Now for those of you who, like me, are fans of literature and the arts and indeed of Shakespeare the title of this post bares little reference to Shakespeare’s play The Tempest and more reference to the word’s meaning – although I do of course accept that there are similarities between the play’s circumstances and those of my own.

Indeed in terms of the tempestuousness of my current situation I (much like Prospero) find myself set adrift and indeed very much stranded by circumstance and my own mental health.

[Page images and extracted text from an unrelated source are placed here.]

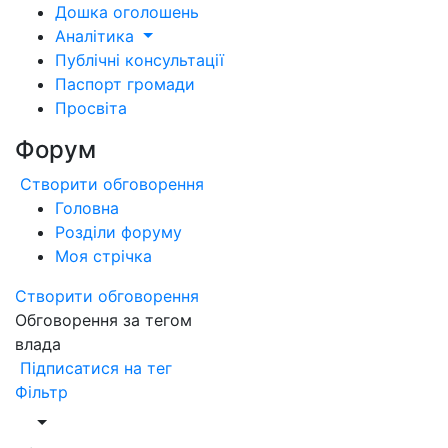
Дошка оголошень
Аналітика
Публічні консультації
Паспорт громади
Просвіта
Форум
Створити обговорення
Головна
Розділи форуму
Моя стрічка
Створити обговорення
Обговорення за тегом
влада
Підписатися на тег
Фільтр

I am isolated and I know it. There are storms and I feel them. I cannot sleep despite all attempts to sleep. I am in this beautiful world so very much alone within the island prison of my mental health issues. Unlike Prospero I have no Miranda to keep me company and indeed am left with the thoughts and voices that haunt me and that, much like Caliban, are deformed and monsterous and unlike Prospero and Caliban’s relationship seemed to have saught out and adopted me not the other way around and which (again unlike the former) seek to destroy as opposed to teaching to survive.

I am taking my meds, I am eating healthily, I am doing what I can and yet the tempestuous times still haunt and surround and imprison me. I yearn for the final curtain. I grow weary. I tire, so very deeply tire of the voices which ask, “Canst thou remeber, A time before we came unto this cell?”